Following graduation from Vanderbilt, she practiced law in Texarkana, Arkansas for a year before returning to Tennessee and married Albert Gore Sr on April 17, 1937. She practiced in oil and gas law and also divorce law, being one of the first women to practice law in those fields.

== Political wife 1937–1970 ==
Al Gore Sr. was a rising man in the Tennessee political system when he married Pauline LaFon. He was appointed State Labor Commissioner later the same year and was elected to Congress a year later. The Gores' elder child Nancy LaFon Gore Hunger was born in 1938 as well.

When Al Gore Sr., was elected to Congress in 1938, it was traditional for political wives to stay in the background and not play an active role in their husbands' political lives. However, she took Eleanor Roosevelt as a role model and actively stumped for Gore's first campaign speaking at clubs and extensively canvassing in the rural parts of the electorate.

Pauline Gore would play an active role in all of her husband's campaigns as his closest adviser. In 1952, Albert Gore Sr., ran for the Senate standing in the Democratic primary against Kenneth McKellar, who was the powerful chair of the Senate Appropriarions Committee. Due to his position, McKellar was in a strong position to win funding for Tennessee. In order to remind voters of his access in Washington, McKellar used the slogan "The thinking fellar votes McKellar". In order to counter this slogan, Pauline Gore suggested placing signs with the slogan "Think some more and vote for Gore" close by McKellar's signs. Albert Gore Sr. won the primary in what was an upset and the tactic played an important part in the victory.

The Gores' second child, Al Gore Jr., was born on March 31, 1948. During his childhood, the family would live in Washington for much of the year and return to the family home in Carthage, Tennessee for the summer. Al Gore often referred to her as his "greatest teacher". Pauline Gore was influential in many committees of Senators' wives when she was in Washington.

During Albert Gore Sr's career as a Senator, Pauline Gore was one of his closest advisers. Her views were influential in Al Gore's decision not to sign the "Southern Declaration on Integration" opposing desegregation issued in 1956 by all but three southern Senators. Al Gore Sr. was briefly a candidate for the Democratic nomination as Vice-President but bowed out in favour of fellow Tennessee Senator Estes Kefauver who was nominated. Later on, she advised her husband to oppose the Vietnam War, which was highly controversial in the electorate.

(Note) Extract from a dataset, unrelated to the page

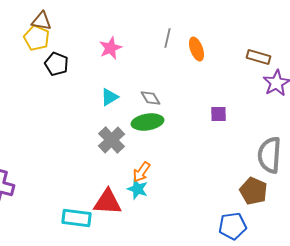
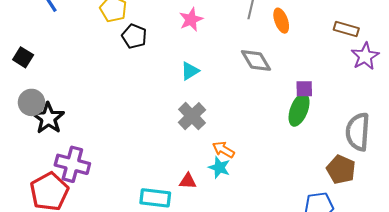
gray diamond: (150, 98) -> (256, 60), moved, size x1.4
green ellipse: (148, 122) -> (299, 110), moved, turned -60
orange arrow: (142, 172) -> (223, 150), turned 85
red triangle: (108, 202) -> (188, 181), size x0.6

== Lawyer, mother, and grandmother 1970–2004 ==
After the defeat of her husband, Pauline Gore resumed her law career in Washington. Her husband joined with her in establishing a law firm together. She later became the managing partner of Peabody, Rivlin, Gore, Claudous and Brashares, a large law firm in Washington, and became a mentor to young women starting their legal careers.

Al Gore Jr. ran for election to Congress in 1976, and Pauline Gore campaigned for him. She would help in most of his campaigns, although she would not play as active a role in his political career as she did in her husband's career. She also offered counsel to Phil Bredesen, later mayor of Nashville.

She campaigned for Al Gore Jr. in 1988 in his unsuccessful bid to become the Democratic nominee for President. In 1992, she joined her husband in campaigning for the Clinton-Gore ticket on a seven-week bus trip across the United States with many visits to senior citizens' clubs.

She had a mild stroke in 1993 and had a heart attack in 1995. Albert Gore Sr. died on December 5, 1998. After receiving a humanitarian award in 1998, she established a scholarship fund for residents of Smith County, Tennessee to enable poor people from that county to attend college. In 1999, the Vanderbilt University law school named her as its Distinguished Alumna for the year, the first woman to be so honored. She died in her sleep at her home in Carthage on December 15, 2004.